Good Beer Hunting

Return to Port — Sapporo Says the Truth Out Loud, Cuts Anchor to California-Only Sales

Update, July 12, 2023: The U.S.’s oldest craft brewery is closing. Anchor Brewing, owned by Sapporo USA since 2017, announced today that it will cease operations and liquidate the business. In a press release, the company said it gave its employees their 60-day notice today and intends to provide them with separation packages “in line with company practices and policies.” Dave Infante first reported the news of a potential closure for VinePair

In its announcement, Anchor cites “challenging economic factors and declining sales since 2016.” The sales picture had become dire recently: In the last 4 weeks of national chain retail sales tracked by market research company Circana, Anchor Steam sold the equivalent of 563 barrels worth of beer. That volume is equal to what Night Shift Whirlpool Hazy Pale Ale and Lawson’s Little Sip IPA, both of which have only limited regional distribution, sold in the same period. 

In June, Sapporo USA announced that Anchor would pull back distribution to California only, a market that represents 80% of the brewery’s chain retail volume. However, the company now says that wasn’t enough to right-size the business: “In the end, expenses simply continued to outstrip revenues, leaving the company with no other viable choice.”

THE GIST

Effective June 15, Anchor Brewing’s beers will no longer be available outside its home state of California. It’s a move that speaks to the increasingly challenging market for distributed craft beer, as well as the efficiency-driven approach that parent company Sapporo USA takes to its U.S. beer brands. Rather than a massive shift in strategy, however, the change is reflective of what’s been true for years: Anchor is a California brand. Since 2018, the year after Sapporo acquired the brewery, Anchor has never sold more than 23% of its packaged beer volume outside its home state—in 2022, eight of every 10 Anchor beers tracked in chain retail were sold in California.

Sapporo USA president Mike Minami announced the distribution cuts on June 9 in an email to retailers that carry Anchor products.
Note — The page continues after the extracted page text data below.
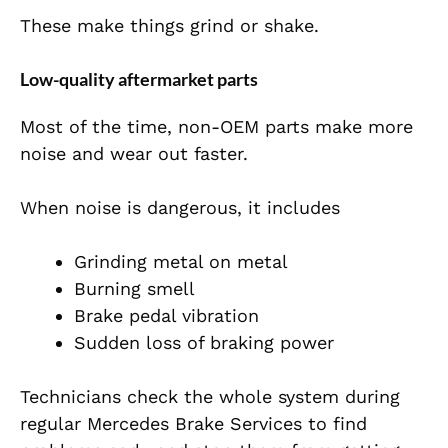
These make things grind or shake.
Low-quality aftermarket parts
Most of the time, non-OEM parts make more
noise and wear out faster.
When noise is dangerous, it includes
Grinding metal on metal
Burning smell
Brake pedal vibration
Sudden loss of braking power
Technicians check the whole system during
regular Mercedes Brake Services to find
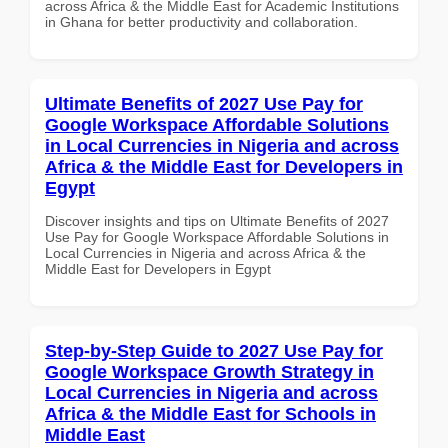
across Africa & the Middle East for Academic Institutions
in Ghana for better productivity and collaboration.
Ultimate Benefits of 2027 Use Pay for
Google Workspace Affordable Solutions
in Local Currencies in Nigeria and across
Africa & the Middle East for Developers in
Egypt
Discover insights and tips on Ultimate Benefits of 2027
Use Pay for Google Workspace Affordable Solutions in
Local Currencies in Nigeria and across Africa & the
Middle East for Developers in Egypt
Step-by-Step Guide to 2027 Use Pay for
Google Workspace Growth Strategy in
Local Currencies in Nigeria and across
Africa & the Middle East for Schools in
Middle East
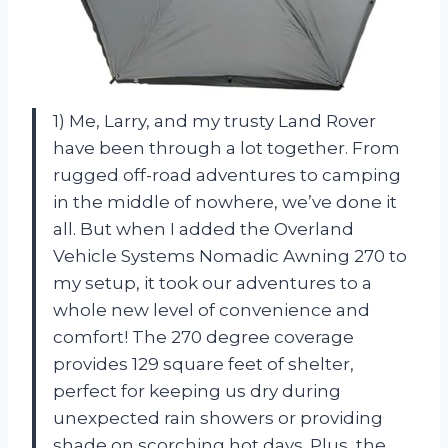
1) Me, Larry, and my trusty Land Rover
have been through a lot together. From
rugged off-road adventures to camping
in the middle of nowhere, we’ve done it
all. But when I added the Overland
Vehicle Systems Nomadic Awning 270 to
my setup, it took our adventures to a
whole new level of convenience and
comfort! The 270 degree coverage
provides 129 square feet of shelter,
perfect for keeping us dry during
unexpected rain showers or providing
shade on scorching hot days. Plus, the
A copy of the email shared with Good Beer Hunting reads, in part: “Given the challenges that many breweries are facing in this competitive and inflationary marketplace, we are scaling back to a home-market approach.” It’s not clear whether the move will result in layoffs; Anchor’s unionized employees are reportedly scheduled to vote June 13 on a collective bargaining agreement. 
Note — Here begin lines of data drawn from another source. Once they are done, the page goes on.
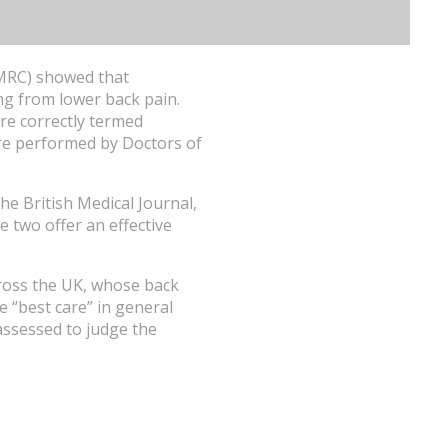
 (MRC) showed that
ing from lower back pain.
re correctly termed
are performed by Doctors of
he British Medical Journal,
 two offer an effective
cross the UK, whose back
 “best care” in general
assessed to judge the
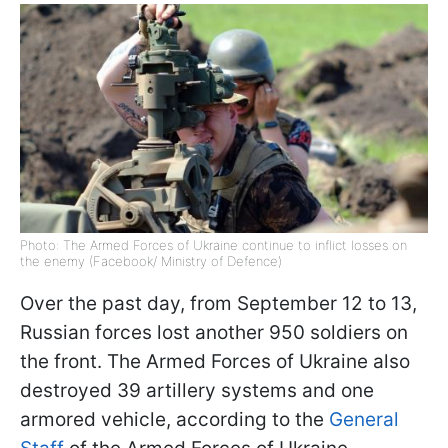
Photo: The Armed Forces of Ukraine continue to inflict losses on
the enemy (Facebook/ Ministry of Defence)
Over the past day, from September 12 to 13,
Russian forces lost another 950 soldiers on
the front. The Armed Forces of Ukraine also
destroyed 39 artillery systems and one
armored vehicle, according to the
General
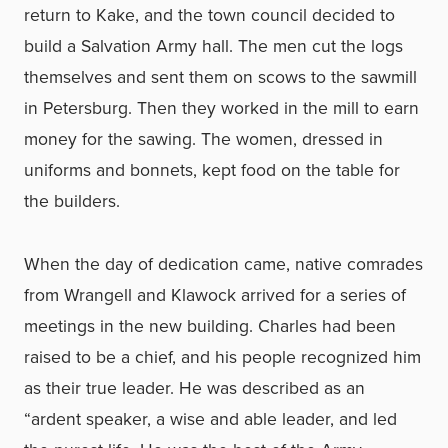
return to Kake, and the town council decided to
build a Salvation Army hall. The men cut the logs
themselves and sent them on scows to the sawmill
in Petersburg. Then they worked in the mill to earn
money for the sawing. The women, dressed in
uniforms and bonnets, kept food on the table for
the builders.
When the day of dedication came, native comrades
from Wrangell and Klawock arrived for a series of
meetings in the new building. Charles had been
raised to be a chief, and his people recognized him
as their true leader. He was described as an
“ardent speaker, a wise and able leader, and led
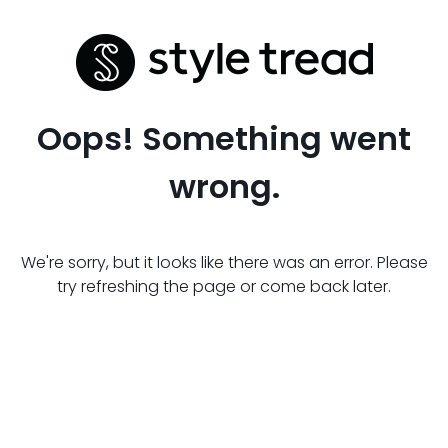
Oops! Something went
wrong.
We're sorry, but it looks like there was an error. Please
try refreshing the page or come back later.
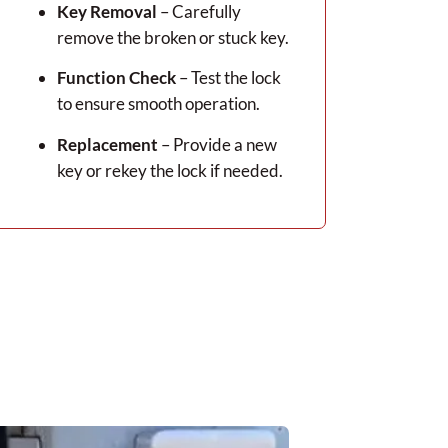
Key Removal
– Carefully
remove the broken or stuck key.
Function Check
– Test the lock
to ensure smooth operation.
Replacement
– Provide a new
key or rekey the lock if needed.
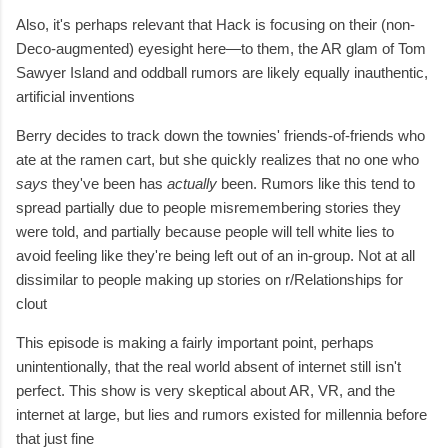
Also, it's perhaps relevant that Hack is focusing on their (non-
Deco-augmented) eyesight here—to them, the AR glam of Tom
Sawyer Island and oddball rumors are likely equally inauthentic,
artificial inventions
Berry decides to track down the townies' friends-of-friends who
ate at the ramen cart, but she quickly realizes that no one who
says
they've been has
actually
been. Rumors like this tend to
spread partially due to people misremembering stories they
were told, and partially because people will tell white lies to
avoid feeling like they're being left out of an in-group. Not at all
dissimilar to people making up stories on r/Relationships for
clout
This episode is making a fairly important point, perhaps
unintentionally, that the real world absent of internet still isn't
perfect. This show is very skeptical about AR, VR, and the
internet at large, but lies and rumors existed for millennia before
that just fine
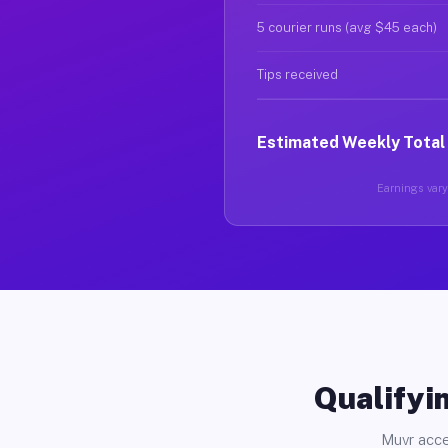
5 courier runs (avg $45 each)
Tips received
Estimated Weekly Total
Earnings vary 
Qualifyin
Muvr acce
Additionally, a company representative says that Anchor will not produce its iconic Christmas ale this year “due to its time-intensive and costly brewing and packaging requirements.”  News was first reported by journalist Dave Infante.
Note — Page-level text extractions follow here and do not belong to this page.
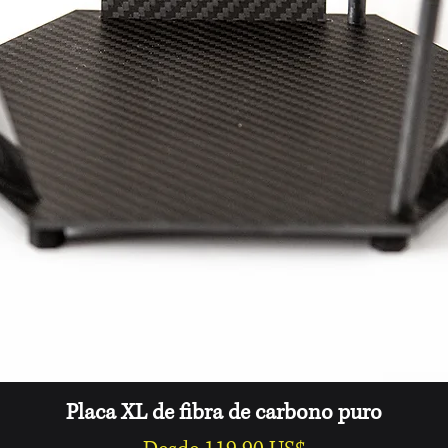
Free Domestic (USA
Vista rápida
Placa XL de fibra de carbono puro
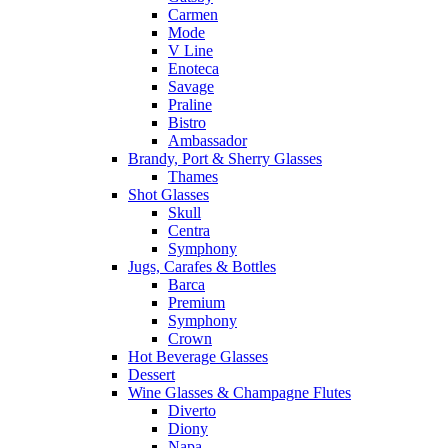
Carmen
Mode
V Line
Enoteca
Savage
Praline
Bistro
Ambassador
Brandy, Port & Sherry Glasses
Thames
Shot Glasses
Skull
Centra
Symphony
Jugs, Carafes & Bottles
Barca
Premium
Symphony
Crown
Hot Beverage Glasses
Dessert
Wine Glasses & Champagne Flutes
Diverto
Diony
Napa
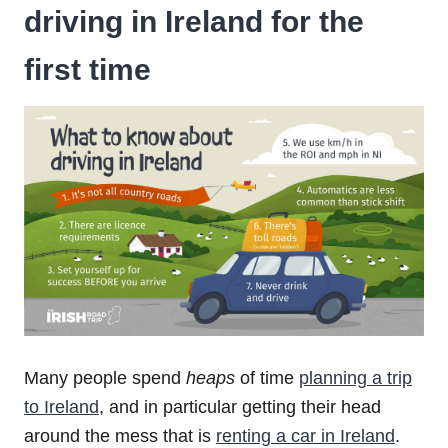
driving in Ireland for the
first time
Many people spend
heaps
of time
planning a trip
to Ireland
, and in particular getting their head
around the mess that is
renting a car in Ireland
.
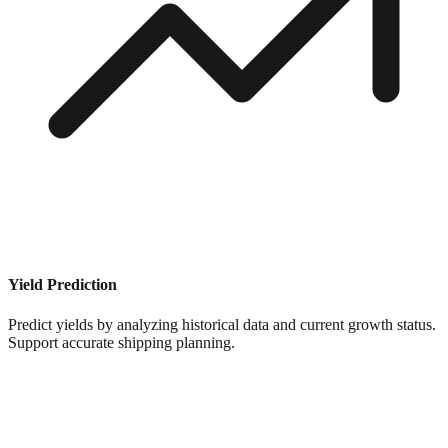
Yield Prediction
Predict yields by analyzing historical data and current growth status.
Support accurate shipping planning.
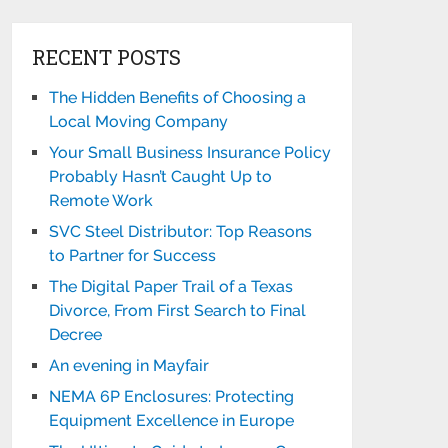
RECENT POSTS
The Hidden Benefits of Choosing a
Local Moving Company
Your Small Business Insurance Policy
Probably Hasn’t Caught Up to
Remote Work
SVC Steel Distributor: Top Reasons
to Partner for Success
The Digital Paper Trail of a Texas
Divorce, From First Search to Final
Decree
An evening in Mayfair
NEMA 6P Enclosures: Protecting
Equipment Excellence in Europe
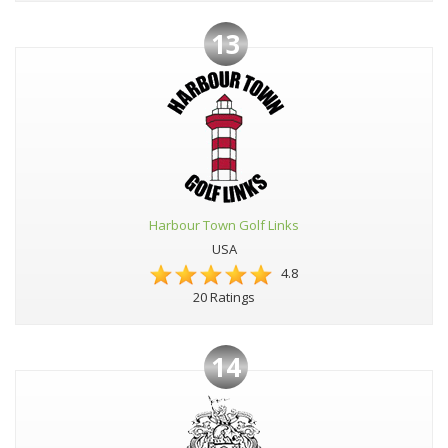
13
Harbour Town Golf Links
USA
4.8
20 Ratings
14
Cutting brands and focusing distribution on California indicates that Sapporo has more modest goals for Anchor, considered a pioneer of U.S. craft beer. It’s not a romantic view, but Sapporo didn’t buy the company or Stone Brewing out of nostalgia. In announcing its purchase of Stone last year, Sapporo namechecked only one beer, Stone IPA, and indicated that it plans to brew Sapporo products for the U.S. market at Stone facilities. Downsizing Anchor to a single-state brand and likely using its brewing capacity for contract brewing may be what keeps the 127-year-old Anchor brand alive under Sapporo ownership.

WHY IT MATTERS

What critics might call ruthless, Sapporo no doubt sees as merely realistic. (Sapporo USA leadership declined to make anyone available for an interview for this story.) With Anchor’s chain retail volumes declining an average of -15% per year since 2015, Sapporo needed to make changes to reduce costs associated with national sales for the brand. Anchor sold 82% of its packaged beer volume in California last year, according to data from market research company Circana; the company says 70% of the brewery’s overall volume—including draft—comes from its home state. 

Anchor has proven itself a survivor throughout its storied history, however its future will depend on its continued cultural connection to its home state. That’s because Anchor has effectively been selling most of its packaged beers only in California even before Sapporo’s June 9 announcement: 

  • Last year, 93% of Anchor’s variety pack volume was sold in the Golden State.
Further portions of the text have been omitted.